| EXERCISE PROMPT |
From the records below, output exactly the lines running from the line containing "Oct 2024 (500, 968)" through the line containing "Aug 2024 (367, 968)", and no others.

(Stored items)

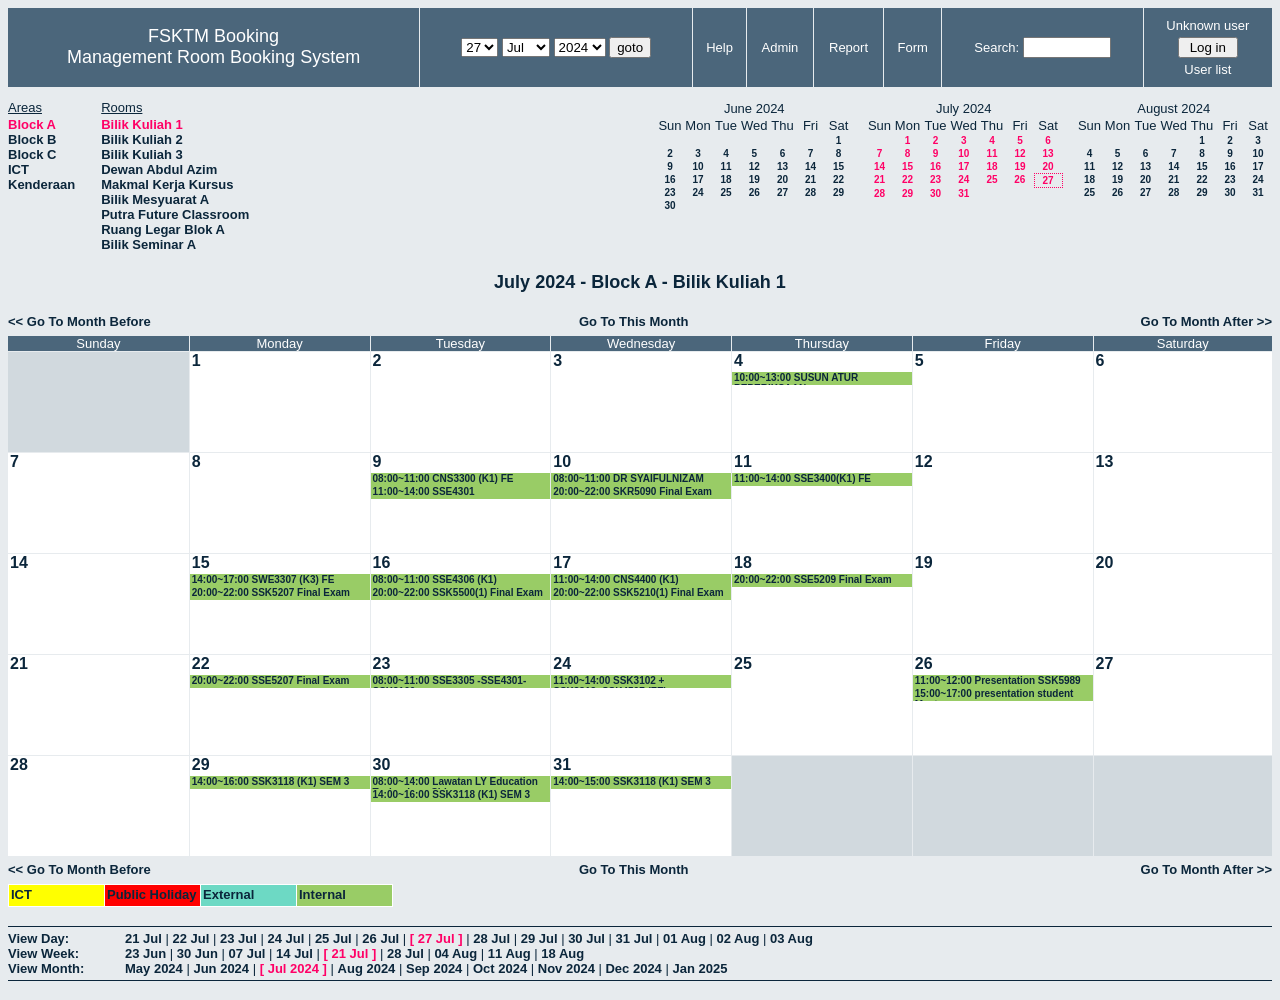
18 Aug (562, 953)
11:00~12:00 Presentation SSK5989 (998, 680)
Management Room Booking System (213, 57)
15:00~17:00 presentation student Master (994, 694)
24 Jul (285, 938)
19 (754, 179)
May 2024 (154, 968)
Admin (779, 47)
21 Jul (143, 938)
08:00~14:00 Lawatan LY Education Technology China (455, 782)
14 (810, 166)
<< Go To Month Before (79, 321)
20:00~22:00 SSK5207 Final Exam (271, 592)
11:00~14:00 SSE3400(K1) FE (802, 478)
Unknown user (1207, 25)
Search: (996, 47)
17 (697, 179)
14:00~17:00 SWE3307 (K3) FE (263, 579)
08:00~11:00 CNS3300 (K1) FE (443, 478)
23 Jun (145, 953)
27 (782, 192)
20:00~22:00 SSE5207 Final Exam (271, 680)
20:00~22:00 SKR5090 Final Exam (632, 491)
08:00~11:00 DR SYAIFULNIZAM (628, 478)
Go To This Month (634, 321)
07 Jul (247, 953)
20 (782, 179)
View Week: (43, 953)
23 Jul (238, 938)
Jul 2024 (293, 968)
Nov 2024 (566, 968)
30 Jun (197, 953)
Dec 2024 (633, 968)
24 (697, 192)
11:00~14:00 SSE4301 (424, 491)
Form (913, 47)
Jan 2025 (699, 968)
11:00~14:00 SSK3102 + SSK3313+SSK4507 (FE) (610, 681)
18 (725, 179)
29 (838, 192)
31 (963, 193)
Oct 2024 (500, 968)
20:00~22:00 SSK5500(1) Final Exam (458, 592)
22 (838, 179)
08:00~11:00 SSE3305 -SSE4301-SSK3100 (450, 681)
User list (1207, 69)
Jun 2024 (221, 968)
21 (810, 179)
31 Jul (634, 938)
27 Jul (436, 938)
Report (848, 47)
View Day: (38, 938)
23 (669, 192)
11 (725, 166)
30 (669, 205)
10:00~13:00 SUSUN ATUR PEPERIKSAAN (796, 378)
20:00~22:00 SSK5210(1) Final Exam (638, 592)
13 (782, 166)
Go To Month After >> (1206, 321)
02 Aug (738, 938)
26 (754, 192)
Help (719, 47)
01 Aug (684, 938)
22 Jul (190, 938)
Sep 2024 (434, 968)
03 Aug (791, 938)
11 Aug (509, 953)
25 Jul (333, 938)
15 (838, 166)
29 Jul (539, 938)
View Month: (46, 968)
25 (725, 192)
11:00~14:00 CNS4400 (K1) (615, 579)
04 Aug (455, 953)
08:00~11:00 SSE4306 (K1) (435, 579)
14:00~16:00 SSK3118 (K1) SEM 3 (271, 781)
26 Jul (380, 938)
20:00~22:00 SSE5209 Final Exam (813, 579)
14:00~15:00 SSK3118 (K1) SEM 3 (632, 781)
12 (754, 166)
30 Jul (586, 938)
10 (697, 166)
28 (810, 192)
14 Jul (294, 953)
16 (669, 179)
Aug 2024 (367, 968)
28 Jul (491, 938)
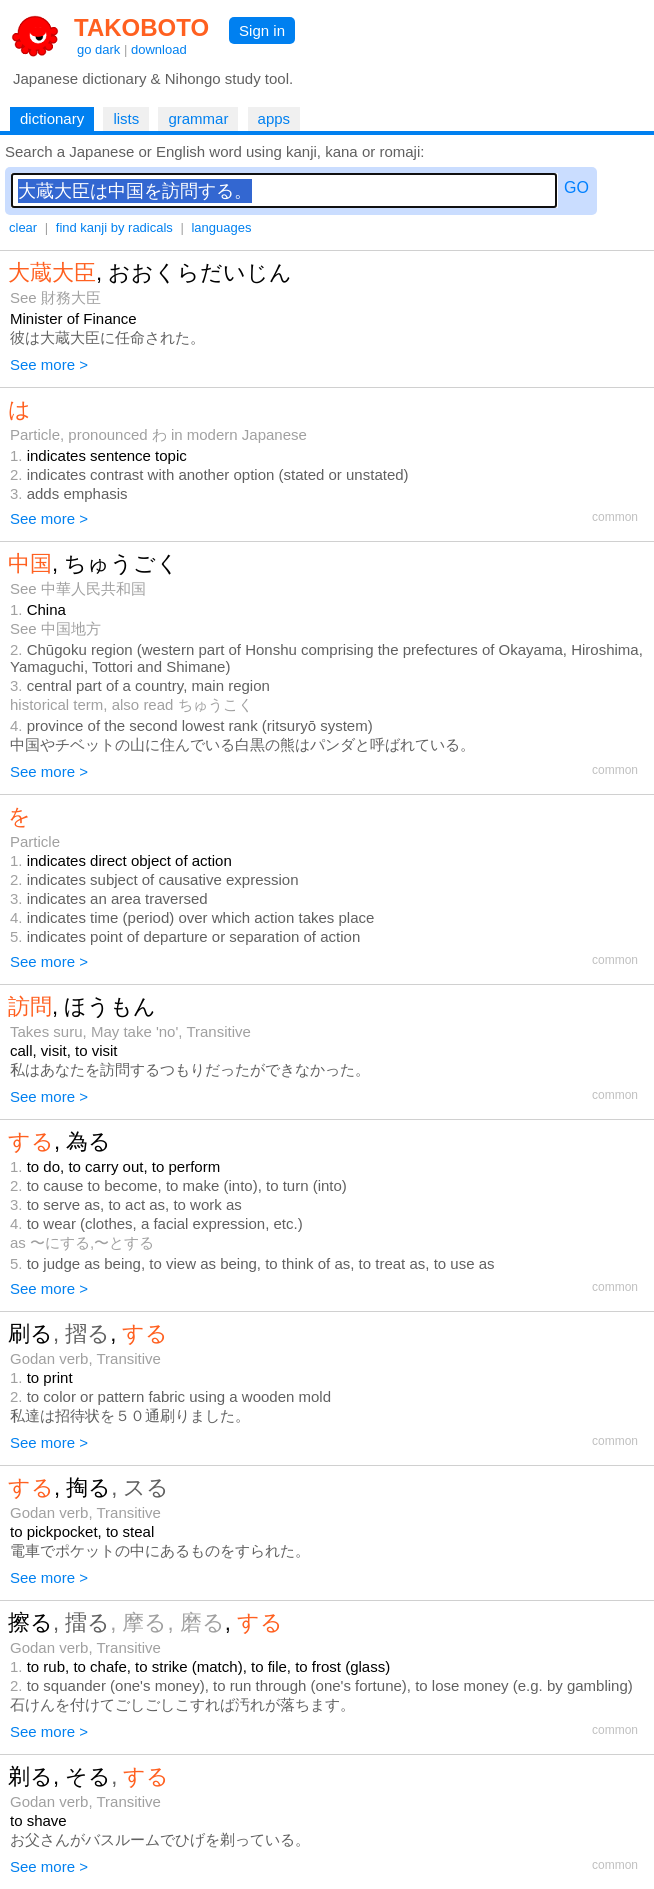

| RESULT FOR THIS EXERCISE |
Oct 2024 (500, 968)
20:00~22:00 SSK5500(1) Final Exam (458, 592)
22 (838, 179)
08:00~11:00 SSE3305 -SSE4301-SSK3100 (450, 681)
User list (1207, 69)
Jun 2024 (221, 968)
21 (810, 179)
31 Jul (634, 938)
27 Jul (436, 938)
Report (848, 47)
View Day: (38, 938)
23 (669, 192)
11 (725, 166)
30 (669, 205)
10:00~13:00 SUSUN ATUR PEPERIKSAAN (796, 378)
20:00~22:00 SSK5210(1) Final Exam (638, 592)
13 (782, 166)
Go To Month After >> (1206, 321)
02 Aug (738, 938)
26 (754, 192)
Help (719, 47)
01 Aug (684, 938)
22 Jul (190, 938)
Sep 2024 (434, 968)
03 Aug (791, 938)
11 Aug (509, 953)
25 Jul (333, 938)
15 (838, 166)
29 Jul (539, 938)
View Month: (46, 968)
25 (725, 192)
11:00~14:00 CNS4400 (K1) (615, 579)
04 Aug (455, 953)
08:00~11:00 SSE4306 (K1) (435, 579)
14:00~16:00 SSK3118 (K1) SEM 3 (271, 781)
26 Jul (380, 938)
20:00~22:00 SSE5209 Final Exam (813, 579)
14:00~15:00 SSK3118 (K1) SEM 3 (632, 781)
12 (754, 166)
30 Jul (586, 938)
10 (697, 166)
28 (810, 192)
14 Jul (294, 953)
16 (669, 179)
Aug 2024 (367, 968)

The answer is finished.